Острая правожелудочковая недостаточность образуется при пороках сердца со сниженным легочным кровообращением. Ее появление провоцирует процедура переливания цитратной крови, которую выполняют быстро, не вводя кальций и новокаин.
Она развивается, когда гипертонические инъекции либо контрастные вещества, предназначенные для рентгенологического обследования, при внутривенном введении вливаются моментально. Ускоренное введение препаратов вызывает усиление сопротивляемости и спазм сосудов, относящихся к легочному кругу кровообращения.
Острая форма правосторонней сердечной недостаточности сопровождается следующими симптомами:
- отеками на ногах;
- одышкой;
- удушьем;
- цианозом;
- синусовой тахикардией;
- вздутием вен на шее;
- сильной пульсацией внутренней яремной вены;
- увеличением печени;
- возникновением болевого синдрома в правом подреберье;
- нарушенным сердечным ритмом;
- сбившимся дыханием;
- стеснением за грудиной;
- сердечными болями;
- выступанием холодного пота на кожных покровах;
- расширением правого желудочка;
- слабым пульсом;
- увеличением центрального венозного давления;
- тахикардией.
Обострение развивается внезапно. При его появлении доминируют признаки заболевания, которое спровоцировало возникновение правосторонней сердечной недостаточности.
Острые застойные проявления, возникшие в большом круге кровообращения, приводят к почечной недостаточности. Биохимия крови указывает на нарушенное функционирование печени и почек.
Иногда у пациентов резко падает артериальное давление, что вызывает шок. Из-за слабого кровообращения, на кожных покровах конечностей появляется синюшность.
При возникновении признаков обострения нужно срочно вызывать скорую помощь. Стремительное развитие патологии заканчивается необратимым процессом в организме – отеком легких.
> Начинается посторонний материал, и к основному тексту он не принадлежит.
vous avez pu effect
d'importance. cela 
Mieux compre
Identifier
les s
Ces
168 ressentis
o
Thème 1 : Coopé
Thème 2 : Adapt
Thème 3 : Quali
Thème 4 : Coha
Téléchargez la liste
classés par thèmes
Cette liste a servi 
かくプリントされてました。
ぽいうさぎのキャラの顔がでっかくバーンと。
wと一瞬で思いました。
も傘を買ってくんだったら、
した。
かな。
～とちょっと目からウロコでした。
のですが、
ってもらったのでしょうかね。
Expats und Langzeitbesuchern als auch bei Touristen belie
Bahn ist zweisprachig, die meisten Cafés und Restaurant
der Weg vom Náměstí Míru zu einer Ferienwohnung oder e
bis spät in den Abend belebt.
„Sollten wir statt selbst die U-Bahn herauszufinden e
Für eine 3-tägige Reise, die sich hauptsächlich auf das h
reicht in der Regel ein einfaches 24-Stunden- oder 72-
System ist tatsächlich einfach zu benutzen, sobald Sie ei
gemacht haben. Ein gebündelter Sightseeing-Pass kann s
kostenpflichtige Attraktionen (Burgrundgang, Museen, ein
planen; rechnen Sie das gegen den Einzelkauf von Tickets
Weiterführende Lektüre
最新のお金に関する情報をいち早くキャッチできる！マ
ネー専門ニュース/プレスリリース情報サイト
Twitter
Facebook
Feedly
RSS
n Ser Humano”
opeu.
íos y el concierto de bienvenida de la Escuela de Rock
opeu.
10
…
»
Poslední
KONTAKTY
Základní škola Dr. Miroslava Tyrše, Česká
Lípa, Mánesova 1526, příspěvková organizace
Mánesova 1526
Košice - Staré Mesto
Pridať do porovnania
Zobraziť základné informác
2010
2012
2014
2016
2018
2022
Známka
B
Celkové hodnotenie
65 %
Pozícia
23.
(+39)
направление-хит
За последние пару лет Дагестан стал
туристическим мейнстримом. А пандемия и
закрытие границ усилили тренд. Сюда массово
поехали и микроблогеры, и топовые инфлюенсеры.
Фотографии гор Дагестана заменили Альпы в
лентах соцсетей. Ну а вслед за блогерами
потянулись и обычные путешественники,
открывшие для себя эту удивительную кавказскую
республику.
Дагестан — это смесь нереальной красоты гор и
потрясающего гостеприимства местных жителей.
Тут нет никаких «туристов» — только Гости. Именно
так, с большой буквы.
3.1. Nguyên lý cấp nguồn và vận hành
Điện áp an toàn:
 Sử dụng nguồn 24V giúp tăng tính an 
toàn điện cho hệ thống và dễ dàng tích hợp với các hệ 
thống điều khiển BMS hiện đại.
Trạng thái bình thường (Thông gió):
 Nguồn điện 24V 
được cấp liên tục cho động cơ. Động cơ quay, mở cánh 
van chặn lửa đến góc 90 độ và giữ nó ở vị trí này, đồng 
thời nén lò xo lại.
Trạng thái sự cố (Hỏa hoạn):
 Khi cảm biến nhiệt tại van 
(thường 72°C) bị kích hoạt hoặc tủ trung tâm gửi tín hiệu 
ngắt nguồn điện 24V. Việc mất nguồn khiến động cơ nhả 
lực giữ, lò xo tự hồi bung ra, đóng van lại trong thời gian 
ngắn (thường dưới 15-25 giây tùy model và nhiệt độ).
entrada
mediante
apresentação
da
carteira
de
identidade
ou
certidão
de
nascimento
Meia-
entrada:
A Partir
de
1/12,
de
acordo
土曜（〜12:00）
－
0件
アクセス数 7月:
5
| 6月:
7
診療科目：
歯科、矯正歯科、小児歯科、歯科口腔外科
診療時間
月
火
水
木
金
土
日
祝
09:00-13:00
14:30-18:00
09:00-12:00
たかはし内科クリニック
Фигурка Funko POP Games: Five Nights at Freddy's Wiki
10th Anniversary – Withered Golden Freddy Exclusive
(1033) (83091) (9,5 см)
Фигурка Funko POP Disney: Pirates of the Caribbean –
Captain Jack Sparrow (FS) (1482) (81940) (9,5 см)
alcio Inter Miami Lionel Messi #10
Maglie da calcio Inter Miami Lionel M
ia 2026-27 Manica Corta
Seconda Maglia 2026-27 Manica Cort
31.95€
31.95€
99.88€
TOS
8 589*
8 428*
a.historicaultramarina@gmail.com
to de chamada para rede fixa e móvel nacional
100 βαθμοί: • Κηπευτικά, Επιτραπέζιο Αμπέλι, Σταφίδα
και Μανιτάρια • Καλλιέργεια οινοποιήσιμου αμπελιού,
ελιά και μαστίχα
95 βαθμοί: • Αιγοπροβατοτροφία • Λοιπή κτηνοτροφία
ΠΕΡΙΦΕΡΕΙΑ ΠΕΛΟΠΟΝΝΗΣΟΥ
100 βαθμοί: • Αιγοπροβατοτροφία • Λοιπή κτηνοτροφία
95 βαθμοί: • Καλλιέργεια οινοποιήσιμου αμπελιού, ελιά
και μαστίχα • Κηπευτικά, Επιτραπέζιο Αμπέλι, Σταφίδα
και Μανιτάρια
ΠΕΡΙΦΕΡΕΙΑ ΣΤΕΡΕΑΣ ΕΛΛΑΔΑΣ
Избежать летального исхода удается, если врач своевременно окажет медицинскую помощь больному.
Лечение
Методика, выбранная лечащим врачом, будет основана на причине, вызвавшей сердечную недостаточность. Существует целый ряд препаратов, которые направлены на восстановление сократительной функции миокарда и на уменьшение симптомов. В случае, если медикаментозная терапия не принесла ожидаемых результатов, больного в плановом порядке готовят к операции.
Терапия сердечной недостаточности правожелудочкового типа должна назначаться врачом-кардиологом только после тщательной диагностики больного. Многие симптомы и клинические проявления не допускают приема некоторых групп препаратов. К примеру, при венозном застое в большом круге, при увеличении печени, одышке, набухании шейных вен прием препаратов, относящихся к группе диуретиков и вазодилататоров, противопоказан.
В лечении используют только слабые мочегонные средства в минимальной дозировке, установленной врачом. Вазодилататоры нельзя применять, потому как они снижают сердечный выброс, чем еще больше усугубляют патологию.
После приема некоторых препаратов у больного наблюдают рефракторную гипотонию. в таком случае применима внутриаортальная контрпульсация, инфузия допамина, вспомогательное кровообращение. В этом же случае вводят плазму или плазмозаменители вместе с добутамином и артериальным вазодилататором, чтобы увеличить преднагрузку на правый желудочек.
Правожелудочковая недостаточность – патология, требующая правильного лечения и строго врачебного контроля. Знание симптомов, своевременное обращение к доктору и терапия – факторы, продлевающие жизнь пациентов, позволяющие им вернуться к привычной жизни.